» **PROMPT**
Write out only the lines from the start of the entries up to and including the line with "IFSC Code of State Bank of India"; please skip the pictures.

» **Stored data entries**
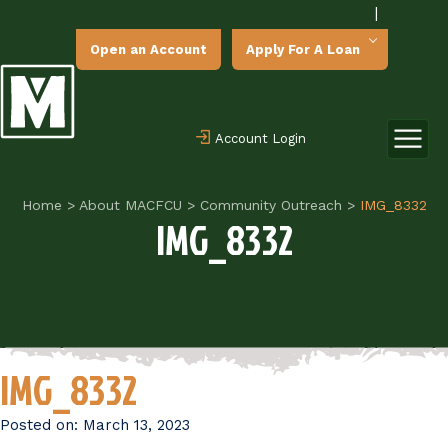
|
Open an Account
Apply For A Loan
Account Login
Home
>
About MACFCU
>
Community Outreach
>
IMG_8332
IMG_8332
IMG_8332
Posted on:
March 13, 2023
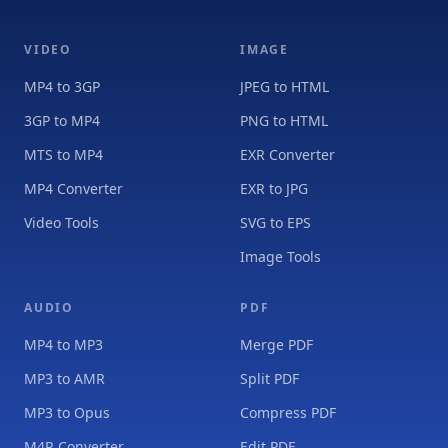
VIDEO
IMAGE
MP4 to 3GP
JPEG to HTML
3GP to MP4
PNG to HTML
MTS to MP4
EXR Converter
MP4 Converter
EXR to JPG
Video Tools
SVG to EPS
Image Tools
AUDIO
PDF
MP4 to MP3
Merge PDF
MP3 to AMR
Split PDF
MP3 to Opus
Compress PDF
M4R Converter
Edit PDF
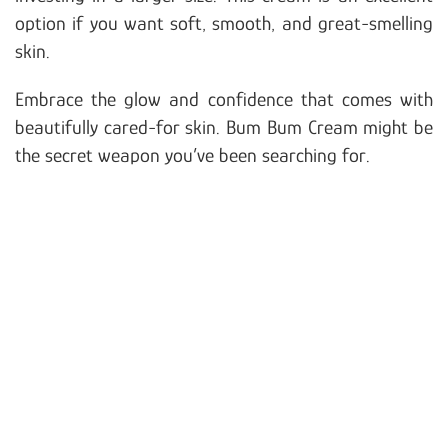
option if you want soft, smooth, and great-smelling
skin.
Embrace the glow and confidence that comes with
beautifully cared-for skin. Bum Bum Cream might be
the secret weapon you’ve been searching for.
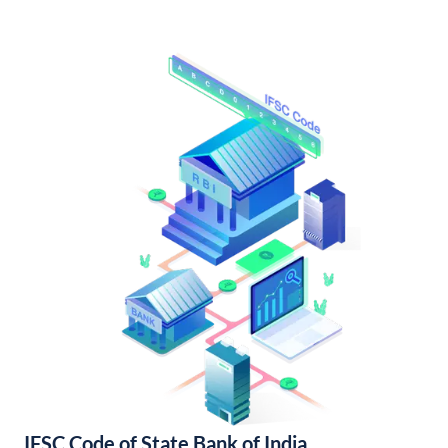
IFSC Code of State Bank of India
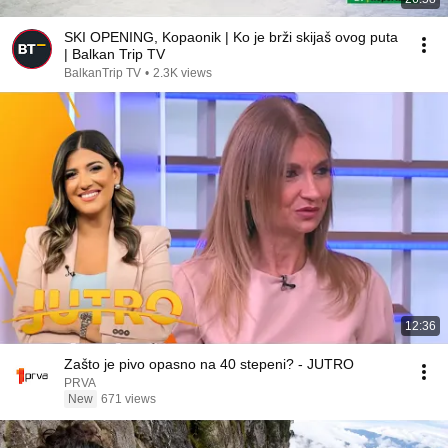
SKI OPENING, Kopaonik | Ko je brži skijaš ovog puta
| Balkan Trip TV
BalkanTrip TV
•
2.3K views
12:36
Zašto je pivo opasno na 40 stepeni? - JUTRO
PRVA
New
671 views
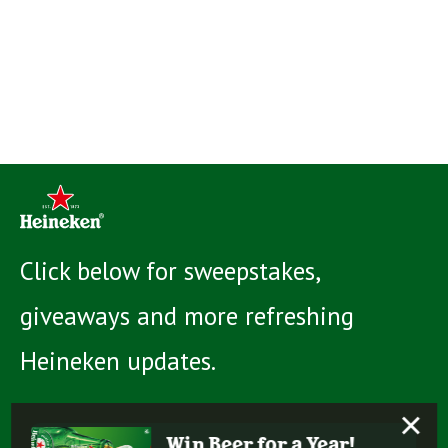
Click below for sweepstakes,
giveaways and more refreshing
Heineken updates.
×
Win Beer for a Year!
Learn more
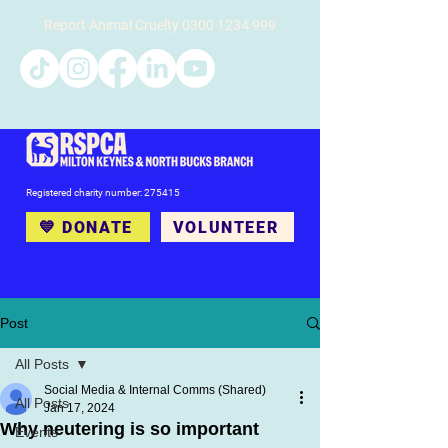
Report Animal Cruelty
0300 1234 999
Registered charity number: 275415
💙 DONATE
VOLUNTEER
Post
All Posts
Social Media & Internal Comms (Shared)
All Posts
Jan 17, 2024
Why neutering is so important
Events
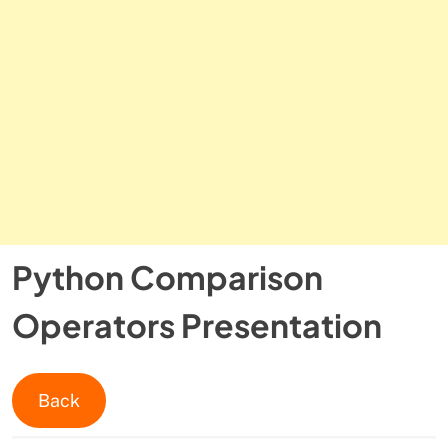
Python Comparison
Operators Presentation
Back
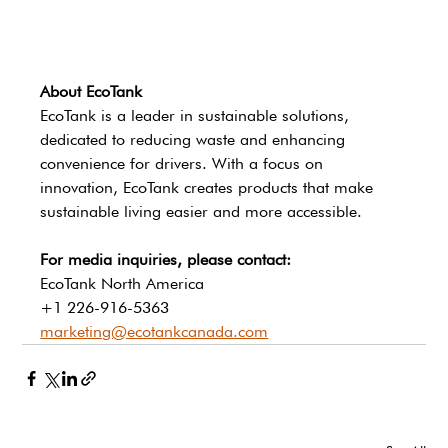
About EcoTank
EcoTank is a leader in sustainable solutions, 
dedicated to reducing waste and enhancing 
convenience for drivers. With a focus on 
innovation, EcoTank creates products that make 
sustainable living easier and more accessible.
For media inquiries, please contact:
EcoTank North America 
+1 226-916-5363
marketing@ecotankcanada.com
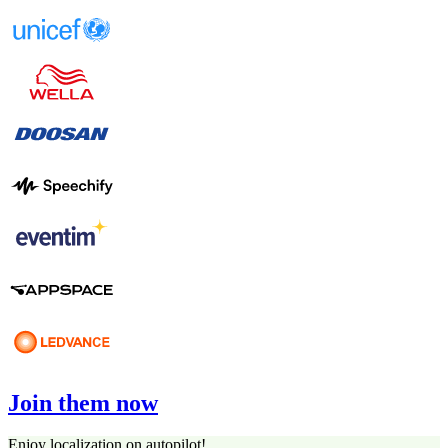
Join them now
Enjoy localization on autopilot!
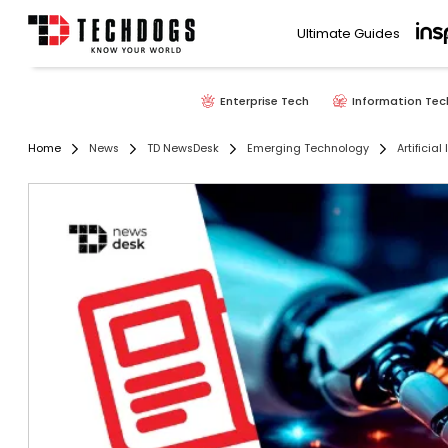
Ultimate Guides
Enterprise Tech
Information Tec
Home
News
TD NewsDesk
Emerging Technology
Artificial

» **ANSWER TO THE EXERCISE**
|
Open an Account
Apply For A Loan
Account Login
Home
>
About MACFCU
>
Community Outreach
>
IMG_8332
IMG_8332
IMG_8332
Posted on:
March 13, 2023
VIDEO
IMAGE
MP4 to 3GP
JPEG to HTML
3GP to MP4
PNG to HTML
MTS to MP4
EXR Converter
MP4 Converter
EXR to JPG
Video Tools
SVG to EPS
Image Tools
AUDIO
PDF
MP4 to MP3
Merge PDF
MP3 to AMR
Split PDF
MP3 to Opus
Compress PDF
M4R Converter
Edit PDF
option if you want soft, smooth, and great-smelling
skin.
Embrace the glow and confidence that comes with
beautifully cared-for skin. Bum Bum Cream might be
the secret weapon you’ve been searching for.
IFSC Code of State Bank of India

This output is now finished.